→ **TASK TO CARRY OUT**
If a line includes "activity", copy it out of the entries.

Page-level text extractions

· · ·

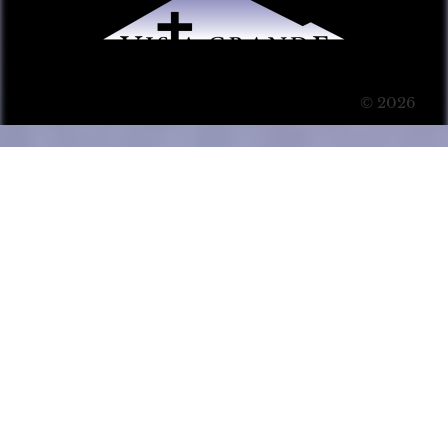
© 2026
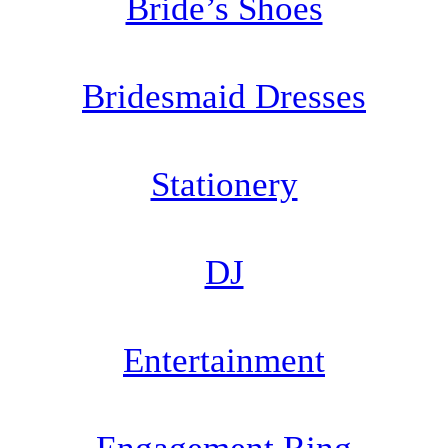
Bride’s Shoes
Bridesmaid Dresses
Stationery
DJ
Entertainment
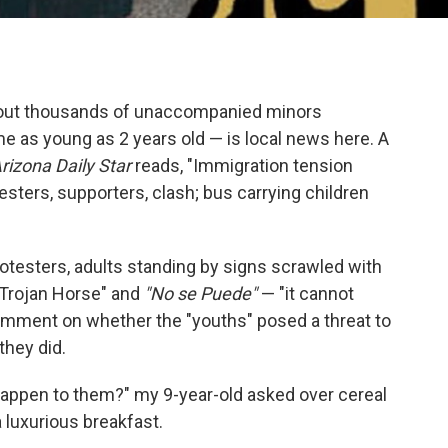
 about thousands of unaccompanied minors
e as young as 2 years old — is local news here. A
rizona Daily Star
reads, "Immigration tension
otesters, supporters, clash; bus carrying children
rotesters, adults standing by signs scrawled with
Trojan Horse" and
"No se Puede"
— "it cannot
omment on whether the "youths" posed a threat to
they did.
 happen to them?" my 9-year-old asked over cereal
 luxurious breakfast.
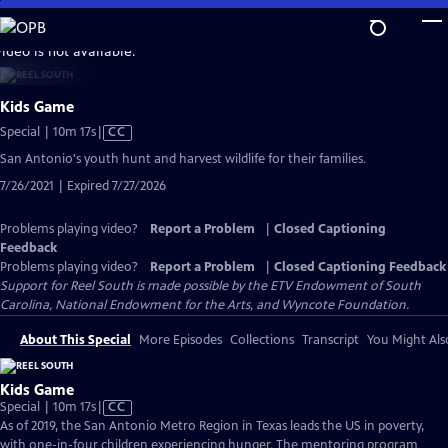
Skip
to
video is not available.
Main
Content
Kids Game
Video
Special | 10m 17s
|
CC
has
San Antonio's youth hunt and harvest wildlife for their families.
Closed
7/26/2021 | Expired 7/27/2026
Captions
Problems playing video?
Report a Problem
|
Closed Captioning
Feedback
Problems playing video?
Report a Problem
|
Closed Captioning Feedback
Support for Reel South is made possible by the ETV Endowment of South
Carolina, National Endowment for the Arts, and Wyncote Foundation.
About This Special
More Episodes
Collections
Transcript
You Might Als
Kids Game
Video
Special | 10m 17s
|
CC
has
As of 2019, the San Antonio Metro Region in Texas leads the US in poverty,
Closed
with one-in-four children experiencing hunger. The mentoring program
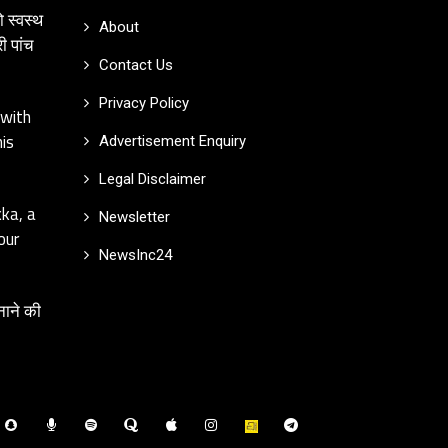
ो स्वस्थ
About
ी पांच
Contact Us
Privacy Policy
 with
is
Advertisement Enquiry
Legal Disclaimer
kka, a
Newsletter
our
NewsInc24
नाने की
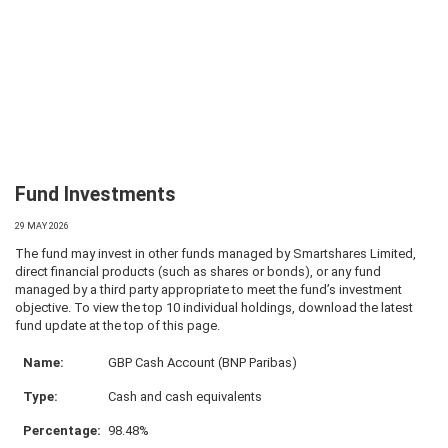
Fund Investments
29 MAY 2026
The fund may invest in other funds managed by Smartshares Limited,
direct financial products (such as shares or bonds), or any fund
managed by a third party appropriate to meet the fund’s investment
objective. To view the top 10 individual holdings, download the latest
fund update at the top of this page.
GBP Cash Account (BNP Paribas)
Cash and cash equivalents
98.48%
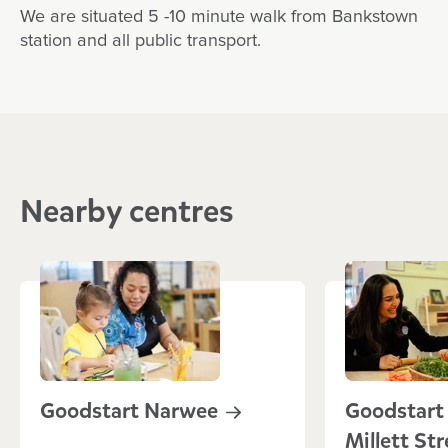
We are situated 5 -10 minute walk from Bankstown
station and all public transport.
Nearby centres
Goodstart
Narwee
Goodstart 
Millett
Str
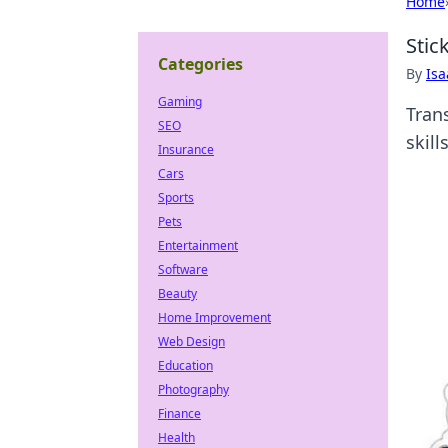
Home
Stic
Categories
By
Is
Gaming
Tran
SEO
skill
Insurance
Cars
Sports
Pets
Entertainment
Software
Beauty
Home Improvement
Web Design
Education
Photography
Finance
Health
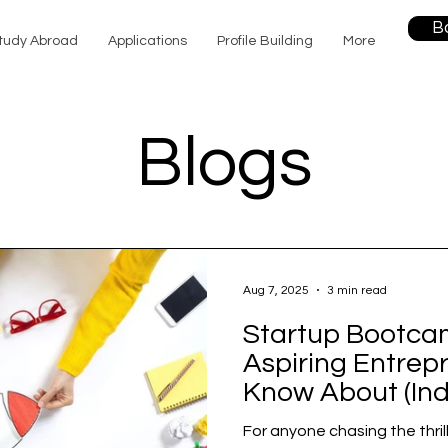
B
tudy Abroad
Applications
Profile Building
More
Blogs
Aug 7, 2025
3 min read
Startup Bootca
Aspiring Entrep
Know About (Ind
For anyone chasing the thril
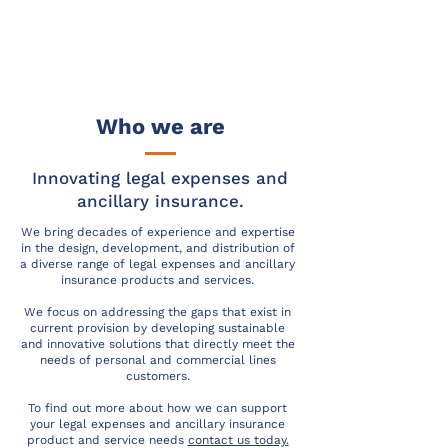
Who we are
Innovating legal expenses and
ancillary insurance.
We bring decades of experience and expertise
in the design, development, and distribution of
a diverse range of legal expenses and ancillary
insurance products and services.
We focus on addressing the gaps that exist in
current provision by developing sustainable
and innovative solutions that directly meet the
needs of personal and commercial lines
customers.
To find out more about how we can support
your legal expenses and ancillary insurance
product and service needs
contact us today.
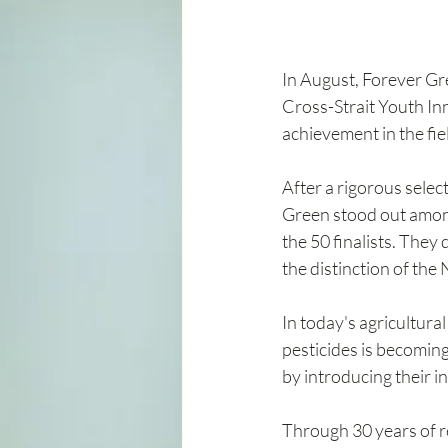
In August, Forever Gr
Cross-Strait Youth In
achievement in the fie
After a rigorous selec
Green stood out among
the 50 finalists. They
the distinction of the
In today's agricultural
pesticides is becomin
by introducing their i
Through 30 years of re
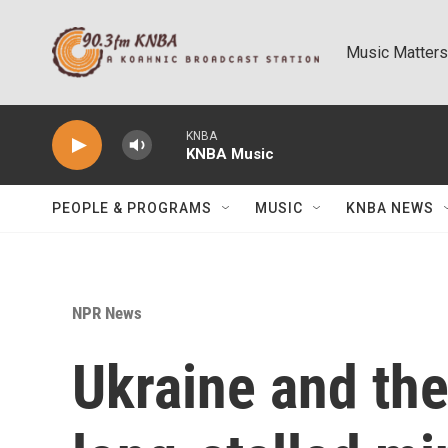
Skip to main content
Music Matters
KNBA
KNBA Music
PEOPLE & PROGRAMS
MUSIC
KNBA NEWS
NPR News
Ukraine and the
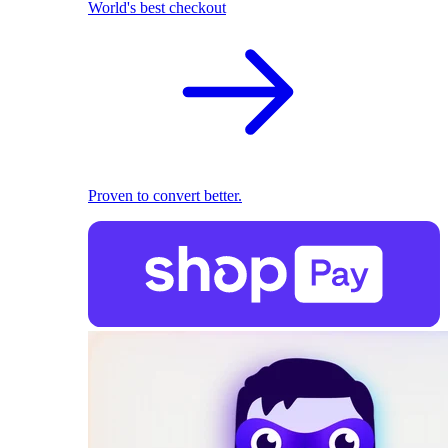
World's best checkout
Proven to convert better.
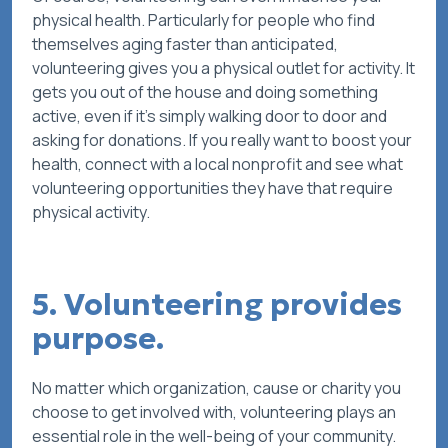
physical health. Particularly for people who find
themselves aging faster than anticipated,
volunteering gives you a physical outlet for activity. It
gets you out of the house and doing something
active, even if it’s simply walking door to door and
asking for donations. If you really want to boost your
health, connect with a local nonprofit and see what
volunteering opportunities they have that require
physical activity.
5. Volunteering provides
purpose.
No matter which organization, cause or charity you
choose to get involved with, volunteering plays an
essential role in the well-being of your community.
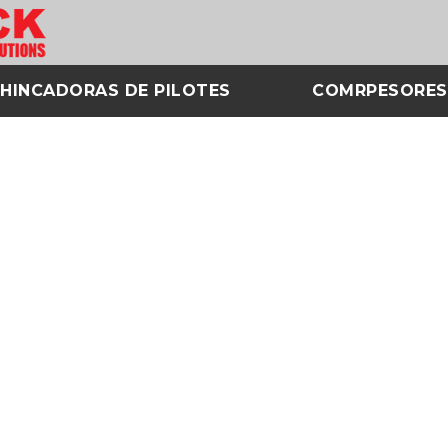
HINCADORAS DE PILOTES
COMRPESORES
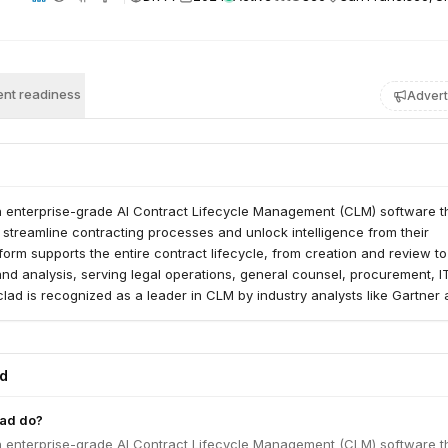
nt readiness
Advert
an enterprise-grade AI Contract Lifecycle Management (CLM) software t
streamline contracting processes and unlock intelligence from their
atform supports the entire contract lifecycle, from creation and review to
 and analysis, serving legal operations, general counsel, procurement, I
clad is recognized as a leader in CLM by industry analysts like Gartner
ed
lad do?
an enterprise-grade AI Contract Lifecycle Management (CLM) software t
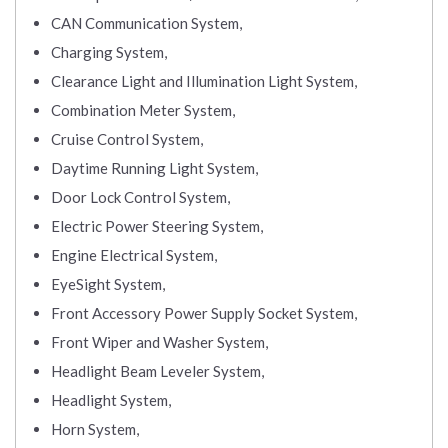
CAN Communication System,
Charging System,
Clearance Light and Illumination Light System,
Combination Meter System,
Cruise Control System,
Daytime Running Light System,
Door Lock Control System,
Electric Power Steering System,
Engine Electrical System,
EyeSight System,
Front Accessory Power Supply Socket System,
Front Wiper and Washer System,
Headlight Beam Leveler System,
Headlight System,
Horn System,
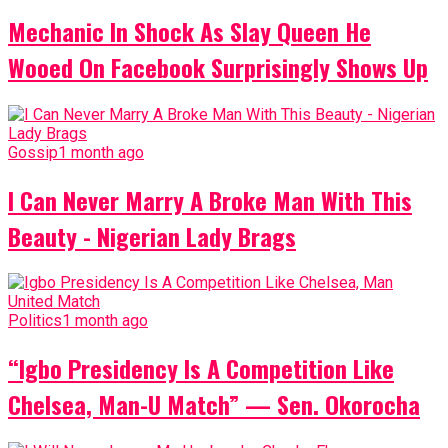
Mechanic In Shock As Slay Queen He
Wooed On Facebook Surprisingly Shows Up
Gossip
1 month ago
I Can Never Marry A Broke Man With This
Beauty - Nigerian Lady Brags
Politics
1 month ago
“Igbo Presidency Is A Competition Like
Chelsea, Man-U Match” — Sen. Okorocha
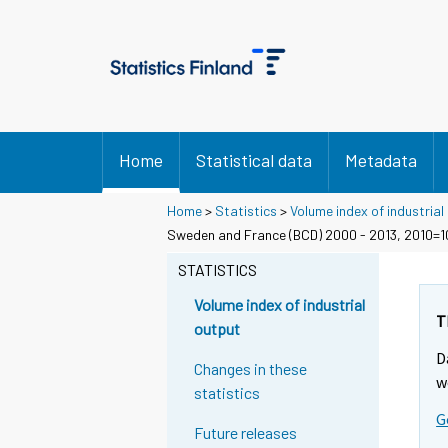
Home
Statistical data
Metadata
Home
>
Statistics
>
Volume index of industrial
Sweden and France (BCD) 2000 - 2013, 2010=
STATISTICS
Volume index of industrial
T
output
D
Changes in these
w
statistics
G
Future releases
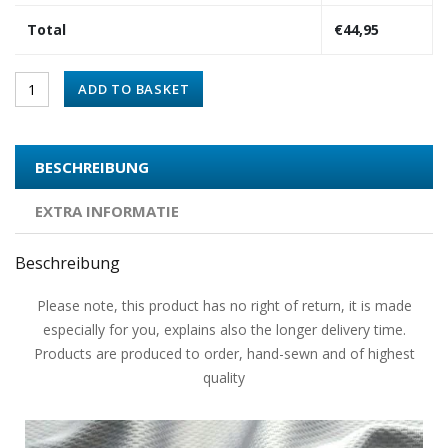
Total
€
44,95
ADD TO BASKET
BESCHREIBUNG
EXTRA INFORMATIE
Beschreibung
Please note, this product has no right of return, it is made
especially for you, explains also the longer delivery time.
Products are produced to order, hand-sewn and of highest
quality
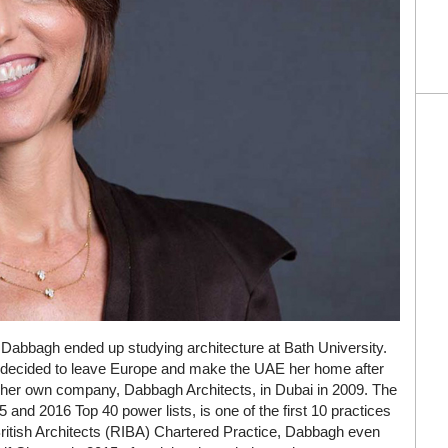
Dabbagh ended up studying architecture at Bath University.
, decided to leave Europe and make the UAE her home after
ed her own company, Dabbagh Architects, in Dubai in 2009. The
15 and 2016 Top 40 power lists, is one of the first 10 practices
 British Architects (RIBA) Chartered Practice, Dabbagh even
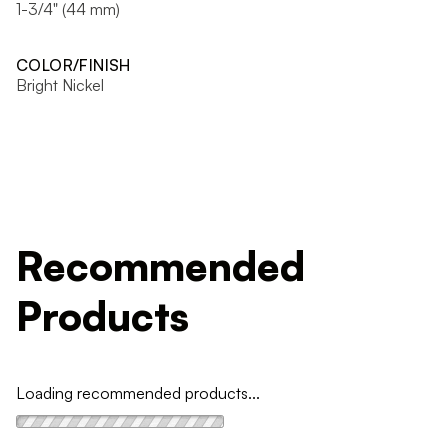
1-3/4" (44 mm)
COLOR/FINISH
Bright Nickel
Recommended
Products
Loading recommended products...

· · ·

→ **EXPECTED ANSWER**
volunteering gives you a physical outlet for activity. It
physical activity.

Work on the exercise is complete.